From Mercury to Hermeneutics
One of the most popular of the Roman gods was Mercury, patron of merchants and thieves.
Mercury had other associations. He was noted for eloquence, speed, trickery and magic. In addition to shopkeeping and thievery, he was associated with roads and boundaries. Because of his speed, he carried messages for the other gods and acted as a psychopomp, a supernatural being who guides the newly dead to the underworld.
Words coined according to Mercury’s various attributes have enriched our vocabulary.
The planet Mercury was so named because it moves fastest of all the planets around the sun. The metal mercury, also known as quicksilver, flows quickly at room temperature.
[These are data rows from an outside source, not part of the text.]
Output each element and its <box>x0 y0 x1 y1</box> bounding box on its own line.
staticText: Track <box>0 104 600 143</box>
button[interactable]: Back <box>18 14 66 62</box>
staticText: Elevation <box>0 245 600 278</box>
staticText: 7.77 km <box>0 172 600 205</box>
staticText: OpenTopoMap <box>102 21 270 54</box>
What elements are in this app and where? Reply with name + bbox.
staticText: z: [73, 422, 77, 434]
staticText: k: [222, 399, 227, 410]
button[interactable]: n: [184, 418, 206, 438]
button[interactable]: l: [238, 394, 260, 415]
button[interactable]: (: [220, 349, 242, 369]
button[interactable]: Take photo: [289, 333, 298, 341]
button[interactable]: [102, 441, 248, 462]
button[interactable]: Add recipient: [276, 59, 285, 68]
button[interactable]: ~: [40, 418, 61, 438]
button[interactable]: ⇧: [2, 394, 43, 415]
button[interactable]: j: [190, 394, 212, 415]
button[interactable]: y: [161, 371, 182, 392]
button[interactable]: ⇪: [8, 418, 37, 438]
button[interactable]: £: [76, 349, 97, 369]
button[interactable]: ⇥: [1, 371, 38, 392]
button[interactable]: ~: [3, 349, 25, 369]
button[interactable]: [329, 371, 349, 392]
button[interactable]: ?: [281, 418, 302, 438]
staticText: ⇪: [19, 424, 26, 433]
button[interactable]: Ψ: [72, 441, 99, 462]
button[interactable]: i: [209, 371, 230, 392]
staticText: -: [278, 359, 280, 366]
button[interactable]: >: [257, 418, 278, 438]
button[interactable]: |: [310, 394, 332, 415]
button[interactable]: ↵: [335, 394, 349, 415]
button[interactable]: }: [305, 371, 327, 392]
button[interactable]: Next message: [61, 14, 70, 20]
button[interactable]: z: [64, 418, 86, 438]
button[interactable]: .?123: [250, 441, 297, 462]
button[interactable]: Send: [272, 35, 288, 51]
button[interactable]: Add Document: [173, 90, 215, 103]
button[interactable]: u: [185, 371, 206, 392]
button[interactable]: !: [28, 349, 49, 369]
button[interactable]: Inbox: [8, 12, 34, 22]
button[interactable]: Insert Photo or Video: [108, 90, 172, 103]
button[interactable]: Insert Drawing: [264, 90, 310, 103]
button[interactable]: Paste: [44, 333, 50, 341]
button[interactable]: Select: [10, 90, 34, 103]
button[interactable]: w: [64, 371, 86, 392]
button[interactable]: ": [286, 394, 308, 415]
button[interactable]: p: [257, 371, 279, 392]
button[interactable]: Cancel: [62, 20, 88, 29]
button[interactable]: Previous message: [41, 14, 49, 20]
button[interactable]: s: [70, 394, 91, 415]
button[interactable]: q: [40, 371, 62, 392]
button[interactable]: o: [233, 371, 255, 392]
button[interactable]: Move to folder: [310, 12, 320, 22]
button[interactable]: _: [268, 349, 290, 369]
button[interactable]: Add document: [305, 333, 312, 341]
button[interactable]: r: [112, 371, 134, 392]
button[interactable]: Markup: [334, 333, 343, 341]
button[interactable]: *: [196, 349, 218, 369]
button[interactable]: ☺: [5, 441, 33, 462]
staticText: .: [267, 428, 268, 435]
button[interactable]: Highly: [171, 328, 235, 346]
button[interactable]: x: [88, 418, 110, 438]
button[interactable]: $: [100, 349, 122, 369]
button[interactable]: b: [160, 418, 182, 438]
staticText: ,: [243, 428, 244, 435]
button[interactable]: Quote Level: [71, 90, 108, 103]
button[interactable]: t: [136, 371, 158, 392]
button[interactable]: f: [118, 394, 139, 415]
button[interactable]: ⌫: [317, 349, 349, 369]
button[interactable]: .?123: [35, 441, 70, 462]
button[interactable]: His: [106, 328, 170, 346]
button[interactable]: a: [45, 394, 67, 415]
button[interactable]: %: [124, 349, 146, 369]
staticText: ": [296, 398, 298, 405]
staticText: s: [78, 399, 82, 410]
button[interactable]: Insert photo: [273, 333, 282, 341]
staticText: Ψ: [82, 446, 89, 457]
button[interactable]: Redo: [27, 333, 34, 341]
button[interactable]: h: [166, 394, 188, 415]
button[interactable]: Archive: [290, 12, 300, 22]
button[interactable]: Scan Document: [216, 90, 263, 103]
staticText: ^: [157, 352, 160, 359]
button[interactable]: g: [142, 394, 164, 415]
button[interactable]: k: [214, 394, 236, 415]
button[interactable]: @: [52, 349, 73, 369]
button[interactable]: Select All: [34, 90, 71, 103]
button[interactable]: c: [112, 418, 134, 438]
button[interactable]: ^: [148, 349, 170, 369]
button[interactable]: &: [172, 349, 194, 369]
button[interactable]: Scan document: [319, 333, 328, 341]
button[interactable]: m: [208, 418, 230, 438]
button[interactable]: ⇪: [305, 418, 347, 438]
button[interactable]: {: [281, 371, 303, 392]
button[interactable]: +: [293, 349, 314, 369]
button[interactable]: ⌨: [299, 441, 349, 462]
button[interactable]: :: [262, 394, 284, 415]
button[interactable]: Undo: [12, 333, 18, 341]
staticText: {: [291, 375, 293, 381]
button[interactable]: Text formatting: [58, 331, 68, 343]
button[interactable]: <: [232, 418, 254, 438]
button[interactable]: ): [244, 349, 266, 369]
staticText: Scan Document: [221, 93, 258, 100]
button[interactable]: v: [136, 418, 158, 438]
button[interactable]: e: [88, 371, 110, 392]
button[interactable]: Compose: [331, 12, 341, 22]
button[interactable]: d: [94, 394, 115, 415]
The adjective mercurial refers to the supposed qualities of people born under the planet Mercury: eloquence, ingenuity, and aptitude for commerce. Mercurial people are volatile, sprightly, and ready-witted. I don’t know if Robin Williams was born under Mercury, but he certainly possessed a mercurial personality.
As with most ancient gods, cultural currents resulted in a conflation of similar deities. The Greek version of Mercury was Hermes. They became associated with Thoth—the Egyptian god of writing, magic, and wisdom. The result was the hybrid Hermes Trismegistus, “Hermes thrice greatest.” In this triple form, Mercury was regarded as the author of all mysterious doctrines, especially of the secrets of alchemy.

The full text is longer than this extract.